Absolutely mate, i normally use non DI water to wash the car a panel / section at a time and then rinse each panel /section as i go with the DI water.


----------



## Mr Bigglesworth (Nov 12, 2009)

I'm think about getting one of these, but not sure what to get 11l, 15.4l, 23l, etc.

From what I've read taller and thinner is good, but best use of resin is from two in series. Not sure how much difference we are talking though in real life. 

Just got a water tester and is reading 326ppm, any idea how long a 11l vessel would last me in terms of litres?


----------



## Mr Bigglesworth (Nov 12, 2009)

Mr Bigglesworth said:


> I'm think about getting one of these, but not sure what to get 11l, 15.4l, 23l, etc.
> 
> From what I've read taller and thinner is good, but best use of resin is from two in series.

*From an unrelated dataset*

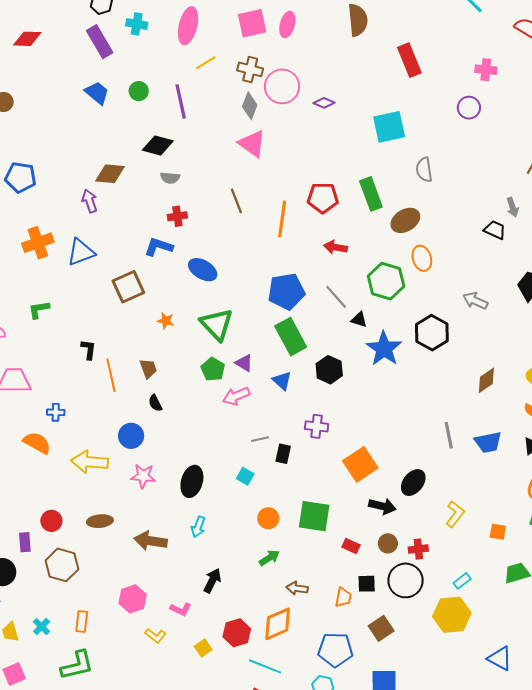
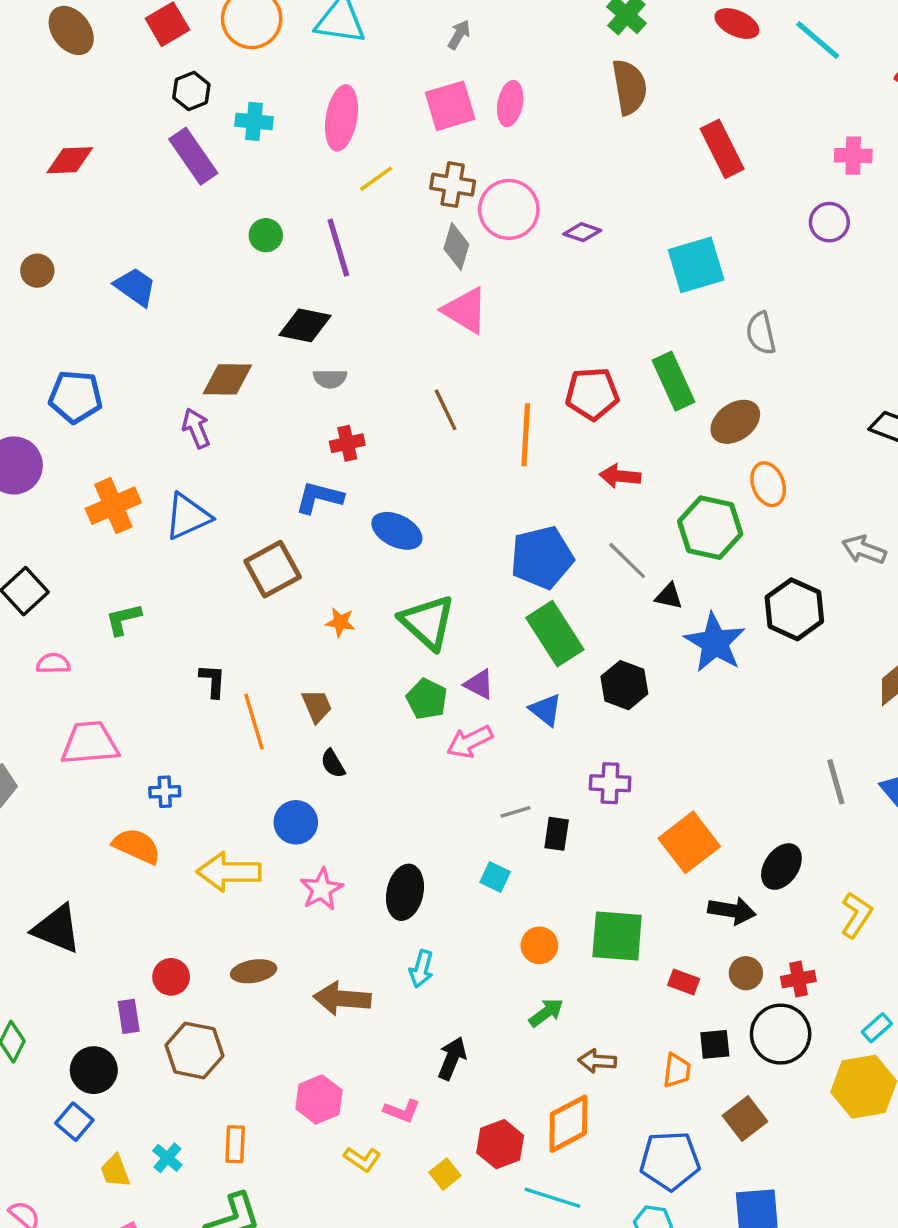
blue trapezoid: (97, 93) -> (135, 287), moved
pink star: (143, 476) -> (321, 889), turned -30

Not sure how much difference we are talking though in real life.
> 
> Just got a water tester and is reading 326ppm, any idea how long a 11l vessel would last me in terms of litres?


To answer my own question on this , seems like would get 500-600l from a 11l unit. But have had advice that contact time is what is important so the aspect ratio comes into play to get the most from your resin - which is also what RaceGlaze's very useful thread about aspect ratios says (http://www.detailingworld.co.uk/forum/showthread.php?t=361829).

Feel free to switch off but you can do some simple estimates using data in RaceGlaze's thread assuming a fairly linear relationship between the aspect ratio the ratio of litres water obtained from litres resin (which the three data points in that post - a very limited sample I admit, but also an estimate from a supplier of 15l vessel gave me 800l of water also tallies with).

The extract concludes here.